Images are by nature good examples of this assumption. Convolution layers can learn similar functions as fully connected layers, but with much smaller parameters.
A pooling layer is a model $f : \mathbb{R}^d \to \mathbb{R}^p$ that applies pooling operations to an input $x$. $$f(x) = \text{pooling}(x) $$ where $pooling$ is a pre-defined operation applied over the input $x$.
Pooling layer does not have learnable weights.
Pooling is a common operation to be added after a convolution layer. It is applied to each activation map separately and reduces the spatial size of its input.
Max Pooling: for each region in the input, return the max value. This is the most common type.
Average Pooling: for each region in the input, return the average value.
Allows slight translation invariance inside the pooling window: exact location of the relevant feature is not critical. This improves robustness of feature detection.
When used together with convolutions, pooling reduces spatial size of feature maps to capture more abstract representations.
Convolutional neural networks use convolutional layers to process signals such as images, audio, and even text.
Convolutions apply a filter $f$ (gray) over a signal $g$ (blue). The output is an activation map (green).
Pooling is a common operation to be added after a convolution layer. It is applied to each activation map separately and reduces the spatial size of its input.
A convolutional neural network (CNN) is a model $f : \mathbb{R} \to \mathbb{R}$ that consists of a composition of $L$ neural network layers that contain convolutions: $$ f(x) = f_L \circ f_{L-1} \circ \ldots f_1 (x). $$
The final $f_L$ is often a fully connected output later of size one.
Typically, CNNs are made of consecutive convolution + activation + pooling layers that form into blocks.
Next we are going to see a few famous examples.
LeNet successfully used CNNs for digit recognition [LeCun, Bottou, Bengio, Haffner 1998].
ImageNet classification with deep convolutional neural networks [Krizhevsky, Sutskever, Hinton 2012]

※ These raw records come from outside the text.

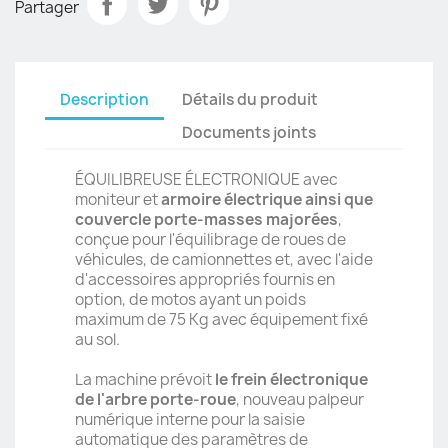
Partager
Description
Détails du produit
Documents joints
ÉQUILIBREUSE ÉLECTRONIQUE avec
moniteur et
armoire électrique ainsi que
couvercle porte-masses majorées
,
conçue pour l'équilibrage de roues de
véhicules, de camionnettes et, avec l'aide
d'accessoires appropriés fournis en
option, de motos ayant un poids
maximum de 75 Kg avec équipement fixé
au sol.
La machine prévoit
le frein électronique
de l'arbre porte-roue
, nouveau palpeur
numérique interne pour la saisie
automatique des paramètres de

AlexNet contains multiple convolutional layers followed by max pooling. The prediction is 1000 dimentional because that is the number of classes in the ImageNet classification task.
Note that in the original implementation the image is separated into two parts that are in two different GPUs due to hardware limits.
Starting from AlexNet, the performance of image classification on ImageNet has entered a new era:
http://sqlml.azurewebsites.net/2017/09/12/convolutional-neural-network/
Convolutional neural networks with deeper layers (and other tricks) have already exceeded human performance on such tasks.
Before neural networks, computer vision algorithms used hand-crafted features to extract information from raw image inputs.
Designing such features is hard and most importantly they might not be optimal for a particular task.
One set of features that used to be popular was the Scale-Invariant Feature Transform (SIFT).
Another common set of features was the the Histogram of Oriented Gradients (HOG).
By using CNNs, we now can extract features from input images at different level of abstraction, without the need of designing hand-craft features.
CNNs can be seen as extracting features at low-, mid-, and high-levels of abstraction that are relevant to corresponding visual concepts.
Below, we reproduce feature visualization from the paper Visualizing and Understanding Convolutional Networks [Zeiler, Fergus 2013].
For a convolutional network with
$$ \text{Input} \rightarrow \text{Conv Layer1} \rightarrow \text{Conv Layer2} \rightarrow \cdots \rightarrow \text{Conv Layer5} \rightarrow \cdots \rightarrow \text{Output,}$$we can visualize what each layer is doing by finding the image patch with highest activation responses.
Layer 1 focuses on colored edges and blobs.
Layers 2-3 focus on object parts, such as the wheels of a car, or the beak of a bird.
Layers 4-5 focus on object parts and even entire objects.
CNNs are powerful tools because they encode visual information efficiently.
Their main drawbacks are computational and data requirements.